Until such time as a transgender person goes through the same puberty as the gender they "identify" with, they should not be allowed to use the same private facilities.
Kent Millar, Blockhouse Bay.
Dispensing with condoms
Charlie Tredway, crowned as Mr Gay NZ, openly states he doesn't use condoms. What is the message being given to everyone? Even though he says that he tells all his partners his HIV status, there would be few people that could say no in that sort of emotional situation.
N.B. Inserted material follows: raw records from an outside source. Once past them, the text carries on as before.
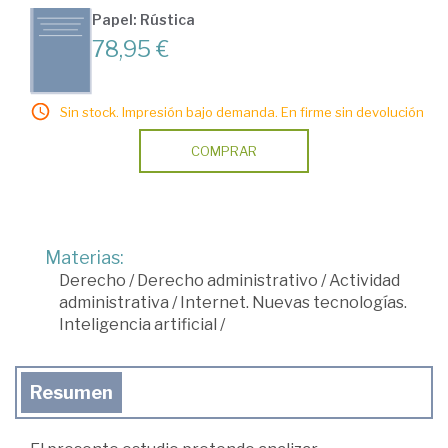
Papel: Rústica
78,95 €
Sin stock. Impresión bajo demanda. En firme sin devolución
COMPRAR
Materias:
Derecho
/
Derecho administrativo
/
Actividad
administrativa
/
Internet. Nuevas tecnologías.
Inteligencia artificial
/
Resumen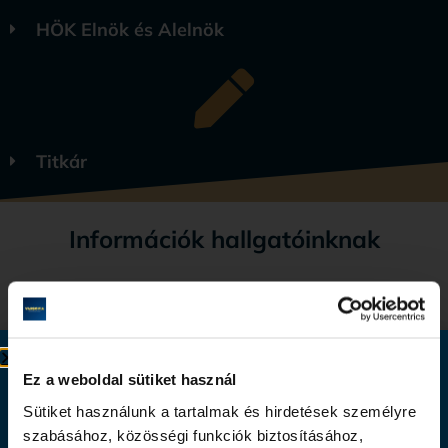
HÖK Elnök és Alelnök
Titkár
Információk hallgatóinknak
Hogyan válhatok Tanácstaggá?
Mit csinál a Tanács?
Ingyenes tájékoztató webinar
Ez a weboldal sütiket használ
Hallgatóként hogyan tudtok bekapcsolódni?​
Szerezz diplomát akár online végezhető
Sütiket használunk a tartalmak és hirdetések személyre
Miért érdemes bekapcsolódni?
szabásához, közösségi funkciók biztosításához,
képzésben!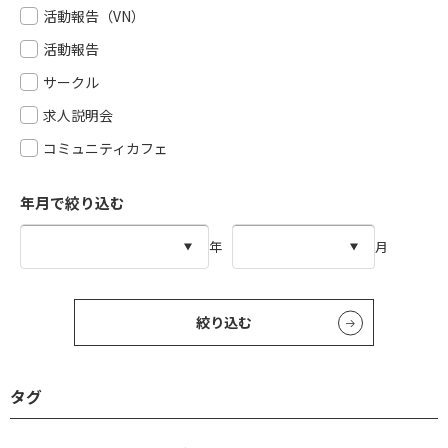
活動報告（VN）
活動報告
サークル
求人説明会
コミュニティカフェ
年月で絞り込む
年
月
絞り込む
タグ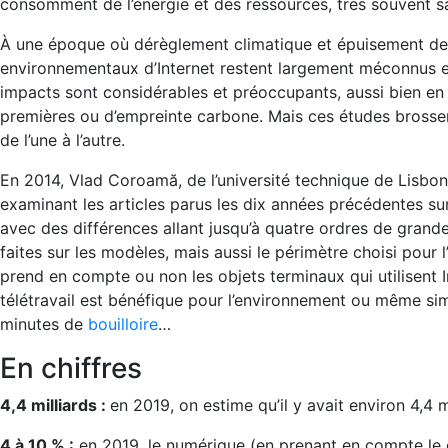
consomment de l’énergie et des ressources, très souvent san
À une époque où dérèglement climatique et épuisement des r
environnementaux d’Internet restent largement méconnus et
impacts sont considérables et préoccupants, aussi bien 
premières ou d’empreinte carbone. Mais ces études brossent
de l’une à l’autre.
En 2014, Vlad Coroamă, de l’université technique de Lisbonne
examinant les articles parus les dix années précédentes sur
avec des différences allant jusqu’à quatre ordres de grande
faites sur les modèles, mais aussi le périmètre choisi pour l
prend en compte ou non les objets terminaux qui utilisent In
télétravail est bénéfique pour l’environnement ou même sim
minutes de
bouilloire
…
En chiffres
4,4 milliards :
en 2019, on estime qu’il y avait environ 4,4 m
4 à 10 % :
en 2019, le numérique (en prenant en compte le 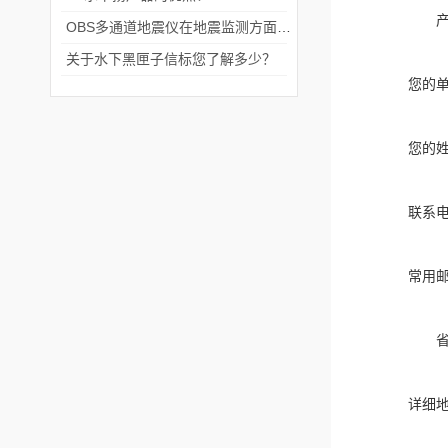
OBS多通道地震仪在地震监测方面有着广泛的应用
关于水下黑匣子信标您了解多少？
您的
您的
联系
常用
详细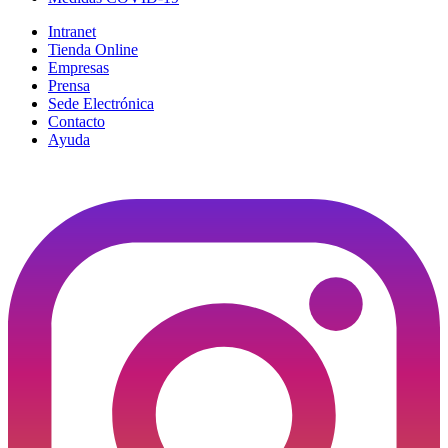
Intranet
Tienda Online
Empresas
Prensa
Sede Electrónica
Contacto
Ayuda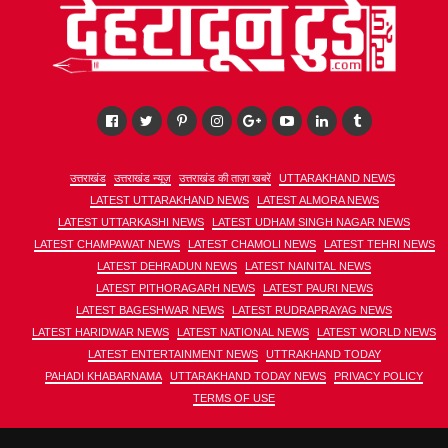
उत्तराखंड
उत्तराखंड न्यूज़
उत्तराखंड की ताज़ा खबरें
UTTARAKHAND NEWS
LATEST UTTARAKHAND NEWS
LATEST ALMORA NEWS
LATEST UTTARKASHI NEWS
LATEST UDHAM SINGH NAGAR NEWS
LATEST CHAMPAWAT NEWS
LATEST CHAMOLI NEWS
LATEST TEHRI NEWS
LATEST DEHRADUN NEWS
LATEST NAINITAL NEWS
LATEST PITHORAGARH NEWS
LATEST PAURI NEWS
LATEST BAGESHWAR NEWS
LATEST RUDRAPRAYAG NEWS
LATEST HARIDWAR NEWS
LATEST NATIONAL NEWS
LATEST WORLD NEWS
LATEST ENTERTAINMENT NEWS
UTTRAKHAND TODAY
PAHADI KHABARNAMA
UTTARAKHAND TODAY NEWS
PRIVACY POLICY
TERMS OF USE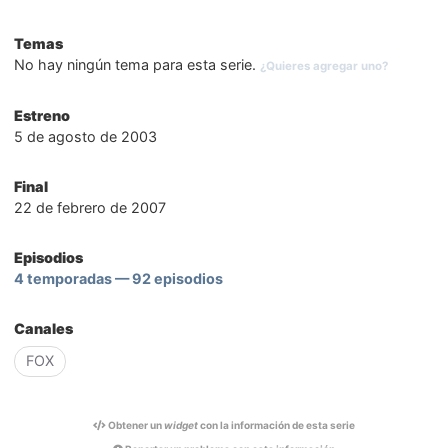
Temas
No hay ningún tema para esta serie.
¿Quieres agregar uno?
Estreno
5 de agosto de 2003
Final
22 de febrero de 2007
Episodios
4 temporadas — 92 episodios
Canales
FOX
Obtener un
widget
con la información de esta serie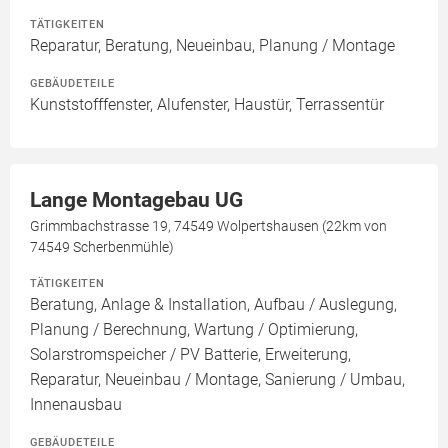
TÄTIGKEITEN
Reparatur, Beratung, Neueinbau, Planung / Montage
GEBÄUDETEILE
Kunststofffenster, Alufenster, Haustür, Terrassentür
Lange Montagebau UG
Grimmbachstrasse 19, 74549 Wolpertshausen (22km von
74549 Scherbenmühle)
TÄTIGKEITEN
Beratung, Anlage & Installation, Aufbau / Auslegung,
Planung / Berechnung, Wartung / Optimierung,
Solarstromspeicher / PV Batterie, Erweiterung,
Reparatur, Neueinbau / Montage, Sanierung / Umbau,
Innenausbau
GEBÄUDETEILE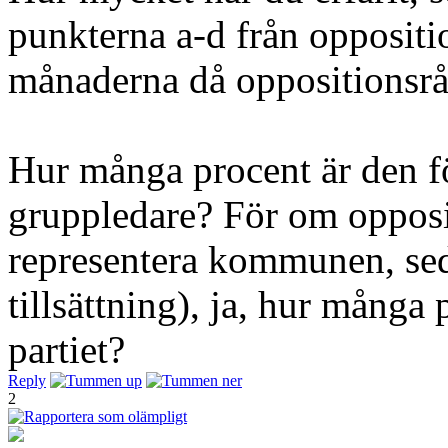
punkterna a-d från oppositi
månaderna då oppositionsråds
Hur många procent är den fö
gruppledare? För om opposi
representera kommunen, se
tillsättning), ja, hur många 
partiet?
Reply
2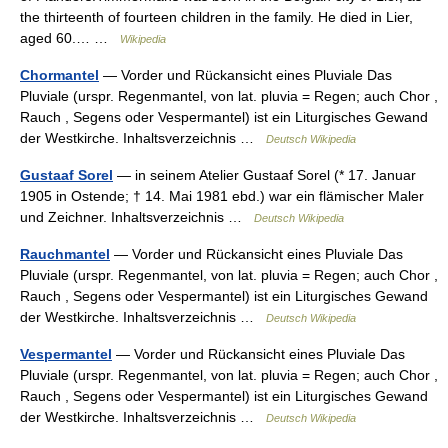
the thirteenth of fourteen children in the family. He died in Lier,
aged 60.… …
Wikipedia
Chormantel
— Vorder und Rückansicht eines Pluviale Das
Pluviale (urspr. Regenmantel, von lat. pluvia = Regen; auch Chor ,
Rauch , Segens oder Vespermantel) ist ein Liturgisches Gewand
der Westkirche. Inhaltsverzeichnis …
Deutsch Wikipedia
Gustaaf Sorel
— in seinem Atelier Gustaaf Sorel (* 17. Januar
1905 in Ostende; † 14. Mai 1981 ebd.) war ein flämischer Maler
und Zeichner. Inhaltsverzeichnis …
Deutsch Wikipedia
Rauchmantel
— Vorder und Rückansicht eines Pluviale Das
Pluviale (urspr. Regenmantel, von lat. pluvia = Regen; auch Chor ,
Rauch , Segens oder Vespermantel) ist ein Liturgisches Gewand
der Westkirche. Inhaltsverzeichnis …
Deutsch Wikipedia
Vespermantel
— Vorder und Rückansicht eines Pluviale Das
Pluviale (urspr. Regenmantel, von lat. pluvia = Regen; auch Chor ,
Rauch , Segens oder Vespermantel) ist ein Liturgisches Gewand
der Westkirche. Inhaltsverzeichnis …
Deutsch Wikipedia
He is not a great ambassador when it is so important not to spread HIV, or in fact any disease. Isn't using condoms important to people any more?
Sue King, Taupo.
Costly street parking
When will Auckland Transport provide solutions to parking issues in the CBD instead of just shifting the problem? As Freemans Bay, Herne Bay and Ponsonby all become 120-minute parking, commuters are moving further afield, creating problems for residents in fringe suburbs.
If AT wants to close off areas where city workers have been parking for years, they need to provide viable alternative options. We are six months away from a new bus network and the $24 per day parking ($120 a week) is an extortionate rate which the majority of residents cannot afford.
As a Grey Lynn resident I can no longer park in my own street and as a worker in the CBD I can't afford to park at work. The most liveable city? What a joke.
Alessandra Nixon, Ponsonby.
Super salary
I would rather 1000 New Zealand families got an extra $236, and Adrian Orr didn't get any increase. Would he do his job any differently if he didn't get an increase? If he resigned would we be worried?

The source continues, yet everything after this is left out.